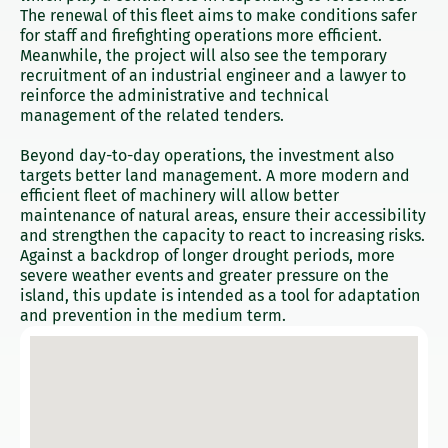
The renewal of this fleet aims to make conditions safer
for staff and firefighting operations more efficient.
Meanwhile, the project will also see the temporary
recruitment of an industrial engineer and a lawyer to
reinforce the administrative and technical
management of the related tenders.
Beyond day-to-day operations, the investment also
targets better land management. A more modern and
efficient fleet of machinery will allow better
maintenance of natural areas, ensure their accessibility
and strengthen the capacity to react to increasing risks.
Against a backdrop of longer drought periods, more
severe weather events and greater pressure on the
island, this update is intended as a tool for adaptation
and prevention in the medium term.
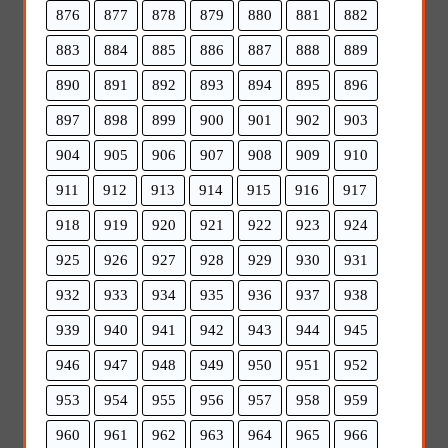
876
877
878
879
880
881
882
883
884
885
886
887
888
889
890
891
892
893
894
895
896
897
898
899
900
901
902
903
904
905
906
907
908
909
910
911
912
913
914
915
916
917
918
919
920
921
922
923
924
925
926
927
928
929
930
931
932
933
934
935
936
937
938
939
940
941
942
943
944
945
946
947
948
949
950
951
952
953
954
955
956
957
958
959
960
961
962
963
964
965
966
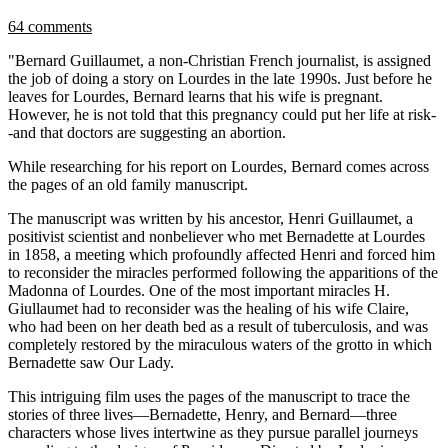
64 comments
"Bernard Guillaumet, a non-Christian French journalist, is assigned
the job of doing a story on Lourdes in the late 1990s. Just before he
leaves for Lourdes, Bernard learns that his wife is pregnant.
However, he is not told that this pregnancy could put her life at risk-
-and that doctors are suggesting an abortion.
While researching for his report on Lourdes, Bernard comes across
the pages of an old family manuscript.
The manuscript was written by his ancestor, Henri Guillaumet, a
positivist scientist and nonbeliever who met Bernadette at Lourdes
in 1858, a meeting which profoundly affected Henri and forced him
to reconsider the miracles performed following the apparitions of the
Madonna of Lourdes. One of the most important miracles H.
Giullaumet had to reconsider was the healing of his wife Claire,
who had been on her death bed as a result of tuberculosis, and was
completely restored by the miraculous waters of the grotto in which
Bernadette saw Our Lady.
This intriguing film uses the pages of the manuscript to trace the
stories of three lives—Bernadette, Henry, and Bernard—three
characters whose lives intertwine as they pursue parallel journeys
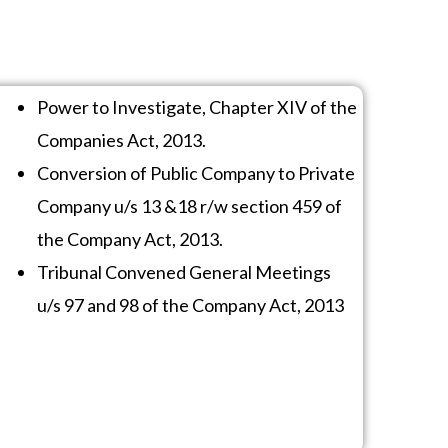
Power to Investigate, Chapter XIV of the
Companies Act, 2013.
Conversion of Public Company to Private
Company u/s 13 &18 r/w section 459 of
the Company Act, 2013.
Tribunal Convened General Meetings
u/s 97 and 98 of the Company Act, 2013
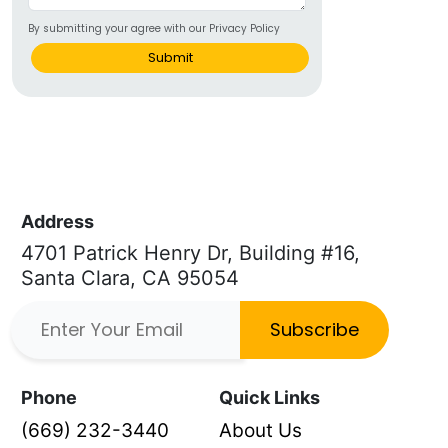
By submitting your agree with our Privacy Policy
Submit
Address
4701 Patrick Henry Dr, Building #16,
Santa Clara, CA 95054
Subscribe
Phone
Quick Links
(669) 232-3440
About Us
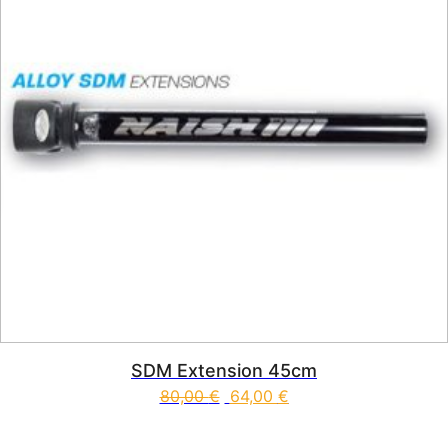
SDM Extension 45cm
80,00
€
64,00
€
This product has multiple vari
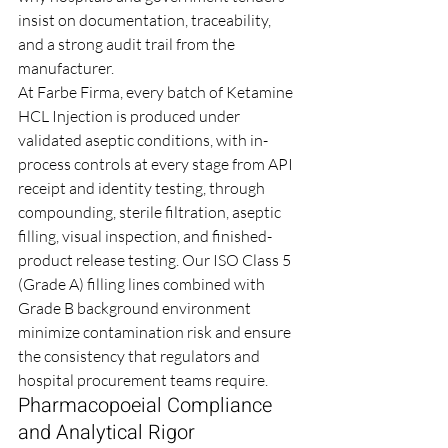
insist on documentation, traceability, 
and a strong audit trail from the 
manufacturer.
At Farbe Firma, every batch of Ketamine 
HCL Injection is produced under 
validated aseptic conditions, with in-
process controls at every stage from API 
receipt and identity testing, through 
compounding, sterile filtration, aseptic 
filling, visual inspection, and finished-
product release testing. Our ISO Class 5 
(Grade A) filling lines combined with 
Grade B background environment 
minimize contamination risk and ensure 
the consistency that regulators and 
hospital procurement teams require.
Pharmacopoeial Compliance 
and Analytical Rigor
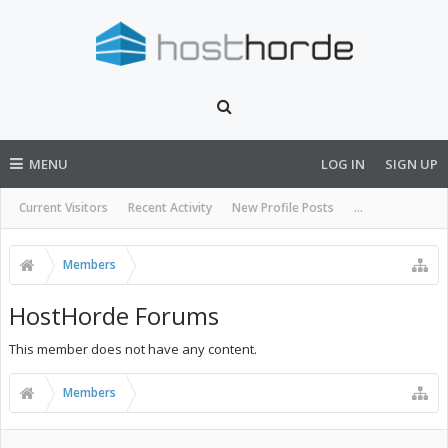
MENU
LOG IN
SIGN UP
Current Visitors
Recent Activity
New Profile Posts
...
Members
HostHorde Forums
This member does not have any content.
Members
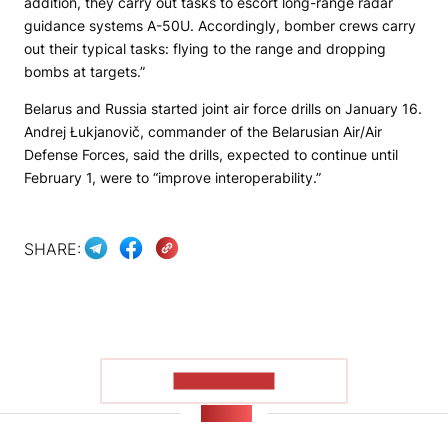
addition, they carry out tasks to escort long-range radar
guidance systems A-50U. Accordingly, bomber crews carry
out their typical tasks: flying to the range and dropping
bombs at targets.”
Belarus and Russia started joint air force drills on January 16.
Andrej Łukjanovič, commander of the Belarusian Air/Air
Defense Forces, said the drills, expected to continue until
February 1, were to “improve interoperability.”
SHARE:
SHOW MORE
NEWS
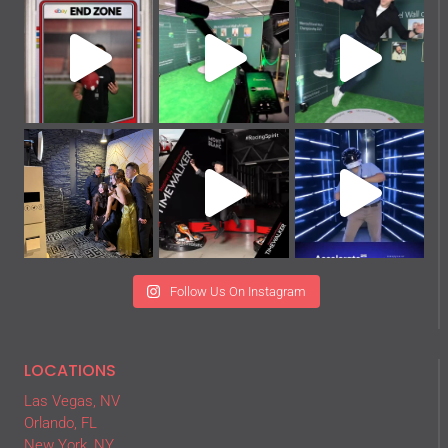
Follow Us On Instagram
LOCATIONS
Las Vegas, NV
Orlando, FL
New York, NY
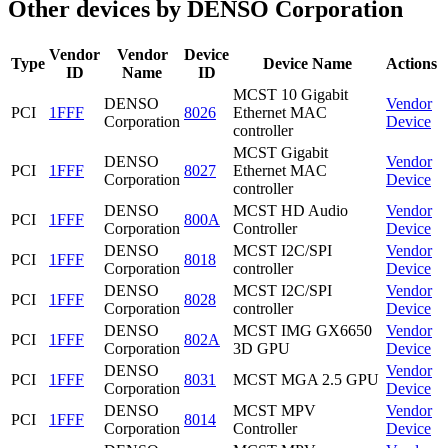
Other devices by DENSO Corporation
Vendor
Vendor
Device
Type
Device Name
Actions
ID
Name
ID
MCST 10 Gigabit
DENSO
Vendor
PCI
1FFF
8026
Ethernet MAC
Corporation
Device
controller
MCST Gigabit
DENSO
Vendor
PCI
1FFF
8027
Ethernet MAC
Corporation
Device
controller
DENSO
MCST HD Audio
Vendor
PCI
1FFF
800A
Corporation
Controller
Device
DENSO
MCST I2C/SPI
Vendor
PCI
1FFF
8018
Corporation
controller
Device
DENSO
MCST I2C/SPI
Vendor
PCI
1FFF
8028
Corporation
controller
Device
DENSO
MCST IMG GX6650
Vendor
PCI
1FFF
802A
Corporation
3D GPU
Device
DENSO
Vendor
PCI
1FFF
8031
MCST MGA 2.5 GPU
Corporation
Device
DENSO
MCST MPV
Vendor
PCI
1FFF
8014
Corporation
Controller
Device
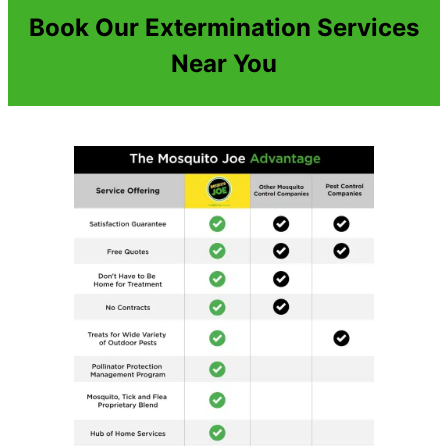
Book Our Extermination Services
Near You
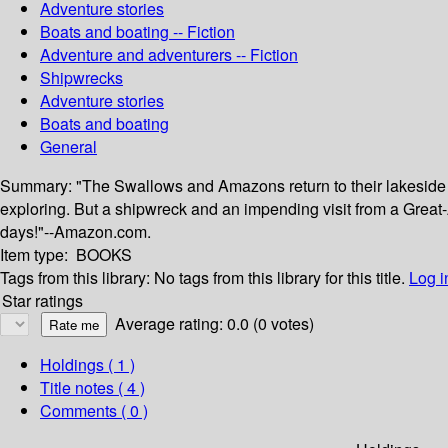
Adventure stories
Boats and boating -- Fiction
Adventure and adventurers -- Fiction
Shipwrecks
Adventure stories
Boats and boating
General
Summary:
"The Swallows and Amazons return to their lakeside 
exploring. But a shipwreck and an impending visit from a Great-Au
days!"--Amazon.com.
Item type:
BOOKS
Tags from this library:
No tags from this library for this title.
Log i
Star ratings
Average rating: 0.0 (0 votes)
Holdings
( 1 )
Title notes ( 4 )
Comments ( 0 )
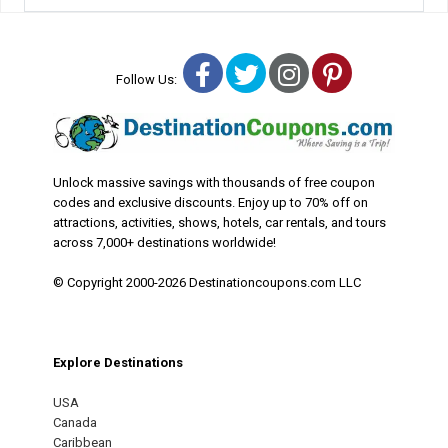
Facebook
Twitter
Instagram
Pinterest
Follow Us:
Unlock massive savings with thousands of free coupon
codes and exclusive discounts. Enjoy up to 70% off on
attractions, activities, shows, hotels, car rentals, and tours
across 7,000+ destinations worldwide!
© Copyright 2000-2026 Destinationcoupons.com LLC
Explore Destinations
USA
Canada
Caribbean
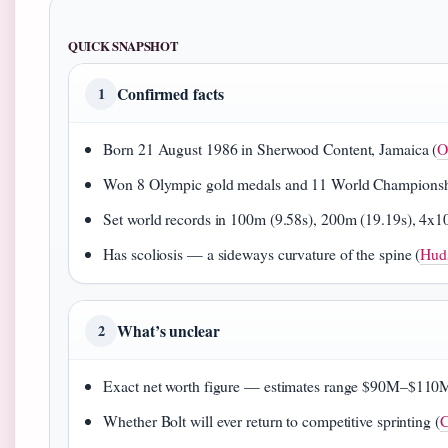
QUICK SNAPSHOT
Confirmed facts
1
Born 21 August 1986 in Sherwood Content, Jamaica (
O
Won 8 Olympic gold medals and 11 World Championshi
Set world records in 100m (9.58s), 200m (19.19s), 4x1
Has scoliosis — a sideways curvature of the spine (
Huds
What’s unclear
2
Exact net worth figure — estimates range $90M–$110
Whether Bolt will ever return to competitive sprinting (
C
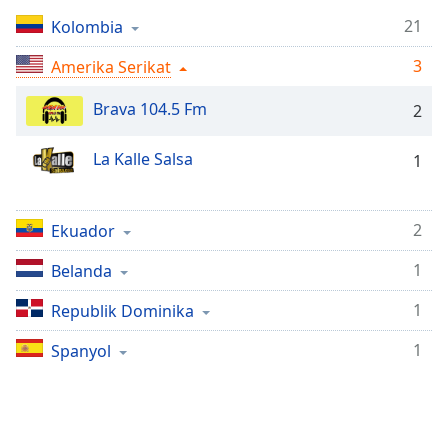
Remaining
Time
-
21
Kolombia
-:-
3
Amerika Serikat
1x
Brava 104.5 Fm
2
Playback
Rate
La Kalle Salsa
1
Chapters
Chapters
2
Ekuador
Descriptions
1
Belanda
descriptions
off
,
1
Republik Dominika
selected
1
Spanyol
Subtitles
subtitles
settings
,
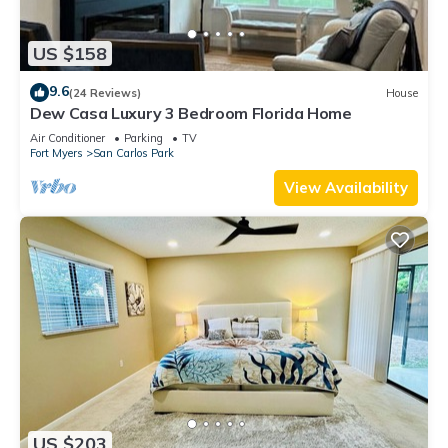
US $158
9.6
(24 Reviews)
House
Dew Casa Luxury 3 Bedroom Florida Home
Air Conditioner
Parking
TV
Fort Myers
San Carlos Park
View Availability
US $203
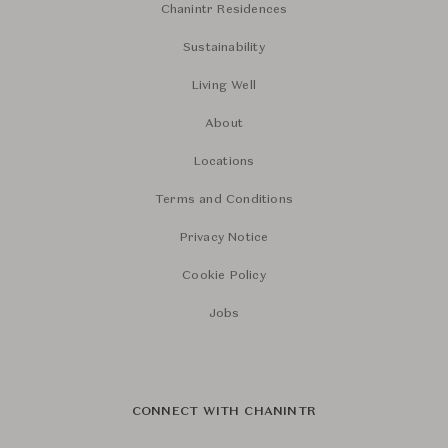
Chanintr Residences
Sustainability
Living Well
About
Locations
Terms and Conditions
Privacy Notice
Cookie Policy
Jobs
CONNECT WITH CHANINTR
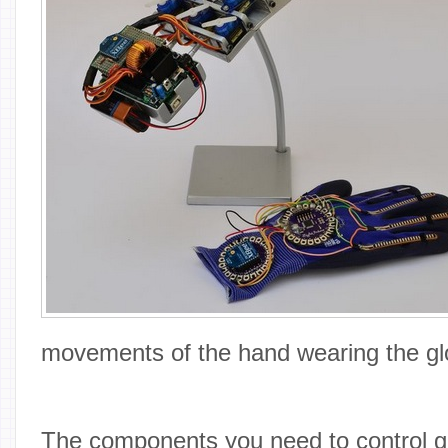
movements of the hand wearing the gl
The components you need to control g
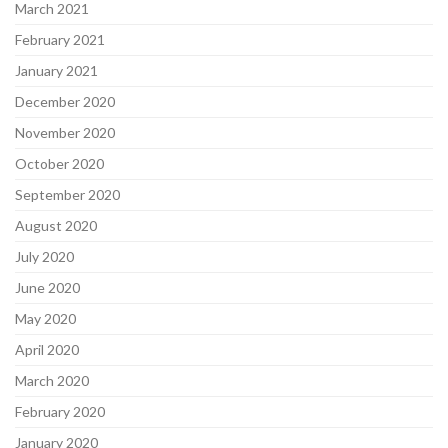
March 2021
February 2021
January 2021
December 2020
November 2020
October 2020
September 2020
August 2020
July 2020
June 2020
May 2020
April 2020
March 2020
February 2020
January 2020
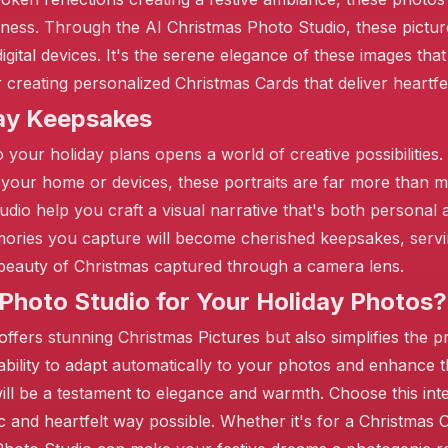
erness. Through the AI Christmas Photo Studio, these pictu
igital devices. It's the serene elegance of these images th
❄️
 creating personalized Christmas Cards that deliver heartfe
day Keepsakes
❄️
o your holiday plans opens a world of creative possibilities
 your home or devices, these portraits are far more than
tudio help you craft a visual narrative that's both persona
ories you capture will become cherished keepsakes, serving
beauty of Christmas captured through a camera lens.
hoto Studio for Your Holiday Photos?
ffers stunning Christmas Pictures but also simplifies the pr
 ability to adapt automatically to your photos and enhance 
ill be a testament to elegance and warmth. Choose this intel
c and heartfelt way possible. Whether it's for a Christmas 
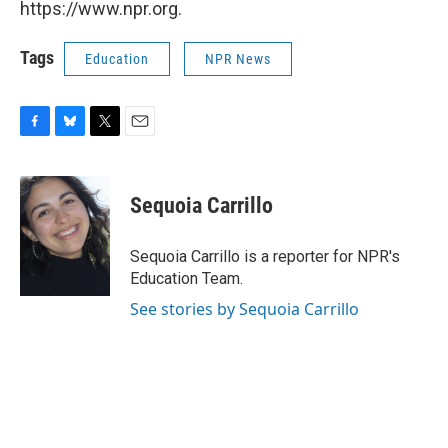
https://www.npr.org.
Tags
Education
NPR News
F
B
T
E
a
l
w
m
c
u
i
a
e
e
t
i
Sequoia Carrillo
b
s
t
l
o
k
e
o
y
r
Sequoia Carrillo is a reporter for NPR's
k
Education Team.
See stories by Sequoia Carrillo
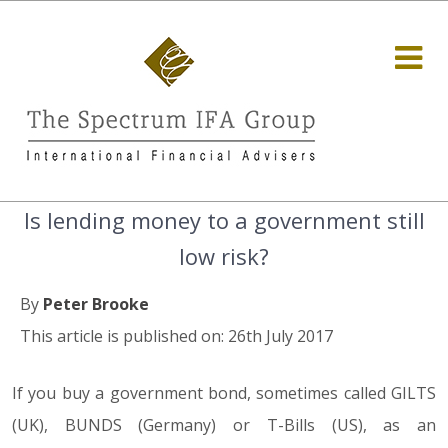
Is lending money to a government still
low risk?
By
Peter Brooke
This article is published on: 26th July 2017
If you buy a government bond, sometimes called GILTS
(UK), BUNDS (Germany) or T-Bills (US), as an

····················

ABOUT THIS EXERCISE ->
When a line carries an image, skip the image and repeat everything else above exactly as written.

WRITTEN REPLY ->
The renewal of this fleet aims to make conditions safer
for staff and firefighting operations more efficient.
Meanwhile, the project will also see the temporary
recruitment of an industrial engineer and a lawyer to
reinforce the administrative and technical
management of the related tenders.
Beyond day-to-day operations, the investment also
targets better land management. A more modern and
efficient fleet of machinery will allow better
maintenance of natural areas, ensure their accessibility
and strengthen the capacity to react to increasing risks.
Against a backdrop of longer drought periods, more
severe weather events and greater pressure on the
island, this update is intended as a tool for adaptation
and prevention in the medium term.
876
877
878
879
880
881
882
883
884
885
886
887
888
889
890
891
892
893
894
895
896
897
898
899
900
901
902
903
904
905
906
907
908
909
910
911
912
913
914
915
916
917
918
919
920
921
922
923
924
925
926
927
928
929
930
931
932
933
934
935
936
937
938
939
940
941
942
943
944
945
946
947
948
949
950
951
952
953
954
955
956
957
958
959
960
961
962
963
964
965
966
64 comments
"Bernard Guillaumet, a non-Christian French journalist, is assigned
the job of doing a story on Lourdes in the late 1990s. Just before he
leaves for Lourdes, Bernard learns that his wife is pregnant.
However, he is not told that this pregnancy could put her life at risk-
-and that doctors are suggesting an abortion.
While researching for his report on Lourdes, Bernard comes across
the pages of an old family manuscript.
The manuscript was written by his ancestor, Henri Guillaumet, a
positivist scientist and nonbeliever who met Bernadette at Lourdes
in 1858, a meeting which profoundly affected Henri and forced him
to reconsider the miracles performed following the apparitions of the
Madonna of Lourdes. One of the most important miracles H.
Giullaumet had to reconsider was the healing of his wife Claire,
who had been on her death bed as a result of tuberculosis, and was
completely restored by the miraculous waters of the grotto in which
Bernadette saw Our Lady.
This intriguing film uses the pages of the manuscript to trace the
stories of three lives—Bernadette, Henry, and Bernard—three
characters whose lives intertwine as they pursue parallel journeys
Power to Investigate, Chapter XIV of the
Companies Act, 2013.
Conversion of Public Company to Private
Company u/s 13 &18 r/w section 459 of
the Company Act, 2013.
Tribunal Convened General Meetings
u/s 97 and 98 of the Company Act, 2013
By submitting your agree with our Privacy Policy
Submit
Address
4701 Patrick Henry Dr, Building #16,
Santa Clara, CA 95054
Subscribe
Phone
Quick Links
(669) 232-3440
About Us
SDM Extension 45cm
80,00
€
64,00
€
This product has multiple vari
insist on documentation, traceability, 
and a strong audit trail from the 
manufacturer.
At Farbe Firma, every batch of Ketamine 
HCL Injection is produced under 
validated aseptic conditions, with in-
process controls at every stage from API 
receipt and identity testing, through 
compounding, sterile filtration, aseptic 
filling, visual inspection, and finished-
product release testing. Our ISO Class 5 
(Grade A) filling lines combined with 
Grade B background environment 
minimize contamination risk and ensure 
the consistency that regulators and 
hospital procurement teams require.
Pharmacopoeial Compliance 
and Analytical Rigor
MENU
LOG IN
SIGN UP
Current Visitors
Recent Activity
New Profile Posts
...
Members
HostHorde Forums
This member does not have any content.
Members
addition, they carry out tasks to escort long-range radar
guidance systems A-50U. Accordingly, bomber crews carry
out their typical tasks: flying to the range and dropping
bombs at targets.”
Belarus and Russia started joint air force drills on January 16.
Andrej Łukjanovič, commander of the Belarusian Air/Air
Defense Forces, said the drills, expected to continue until
February 1, were to “improve interoperability.”
SHARE:
SHOW MORE
NEWS
Follow Us On Instagram
LOCATIONS
Las Vegas, NV
Orlando, FL
New York, NY
Other devices by DENSO Corporation
Vendor
Vendor
Device
Type
Device Name
Actions
ID
Name
ID
MCST 10 Gigabit
DENSO
Vendor
PCI
1FFF
8026
Ethernet MAC
Corporation
Device
controller
MCST Gigabit
DENSO
Vendor
PCI
1FFF
8027
Ethernet MAC
Corporation
Device
controller
DENSO
MCST HD Audio
Vendor
PCI
1FFF
800A
Corporation
Controller
Device
DENSO
MCST I2C/SPI
Vendor
PCI
1FFF
8018
Corporation
controller
Device
DENSO
MCST I2C/SPI
Vendor
PCI
1FFF
8028
Corporation
controller
Device
DENSO
MCST IMG GX6650
Vendor
PCI
1FFF
802A
Corporation
3D GPU
Device
DENSO
Vendor
PCI
1FFF
8031
MCST MGA 2.5 GPU
Corporation
Device
DENSO
MCST MPV
Vendor
PCI
1FFF
8014
Corporation
Controller
Device
Book Our Extermination Services
Near You
Adventure stories
Boats and boating -- Fiction
Adventure and adventurers -- Fiction
Shipwrecks
Adventure stories
Boats and boating
General
Summary:
"The Swallows and Amazons return to their lakeside 
exploring. But a shipwreck and an impending visit from a Great-Au
days!"--Amazon.com.
Item type:
BOOKS
Tags from this library:
No tags from this library for this title.
Log i
Star ratings
Average rating: 0.0 (0 votes)
Holdings
( 1 )
Title notes ( 4 )
Comments ( 0 )
Facebook
Twitter
Instagram
Pinterest
Follow Us:
Unlock massive savings with thousands of free coupon
codes and exclusive discounts. Enjoy up to 70% off on
attractions, activities, shows, hotels, car rentals, and tours
across 7,000+ destinations worldwide!
© Copyright 2000-2026 Destinationcoupons.com LLC
Explore Destinations
USA
Canada
Caribbean
QUICK SNAPSHOT
Confirmed facts
1
Born 21 August 1986 in Sherwood Content, Jamaica (
O
Won 8 Olympic gold medals and 11 World Championshi
Set world records in 100m (9.58s), 200m (19.19s), 4x1
Has scoliosis — a sideways curvature of the spine (
Huds
What’s unclear
2
Exact net worth figure — estimates range $90M–$110
Whether Bolt will ever return to competitive sprinting (
C
Remaining
Time
-
21
Kolombia
-:-
3
Amerika Serikat
1x
Brava 104.5 Fm
2
Playback
Rate
La Kalle Salsa
1
Chapters
Chapters
2
Ekuador
Descriptions
1
Belanda
descriptions
off
,
1
Republik Dominika
selected
1
Spanyol
Subtitles
subtitles
settings
,
US $158
9.6
(24 Reviews)
House
Dew Casa Luxury 3 Bedroom Florida Home
Air Conditioner
Parking
TV
Fort Myers
San Carlos Park
View Availability
US $203
Chanintr Residences
Sustainability
Living Well
About
Locations
Terms and Conditions
Privacy Notice
Cookie Policy
Jobs
CONNECT WITH CHANINTR
movements of the hand wearing the gl
The components you need to control g
March 2021
February 2021
January 2021
December 2020
November 2020
October 2020
September 2020
August 2020
July 2020
June 2020
May 2020
April 2020
March 2020
February 2020
January 2020
erness. Through the AI Christmas Photo Studio, these pictu
igital devices. It's the serene elegance of these images th
❄️
 creating personalized Christmas Cards that deliver heartfe
day Keepsakes
❄️
o your holiday plans opens a world of creative possibilities
 your home or devices, these portraits are far more than
tudio help you craft a visual narrative that's both persona
ories you capture will become cherished keepsakes, serving
beauty of Christmas captured through a camera lens.
hoto Studio for Your Holiday Photos?
ffers stunning Christmas Pictures but also simplifies the pr
 ability to adapt automatically to your photos and enhance 
ill be a testament to elegance and warmth. Choose this intel
c and heartfelt way possible. Whether it's for a Christmas 
https://www.npr.org.
Tags
Education
NPR News
F
B
T
E
a
l
w
m
c
u
i
a
e
e
t
i
Sequoia Carrillo
b
s
t
l
o
k
e
o
y
r
Sequoia Carrillo is a reporter for NPR's
k
Education Team.
See stories by Sequoia Carrillo
Is lending money to a government still
low risk?
By
Peter Brooke
This article is published on: 26th July 2017
If you buy a government bond, sometimes called GILTS
(UK), BUNDS (Germany) or T-Bills (US), as an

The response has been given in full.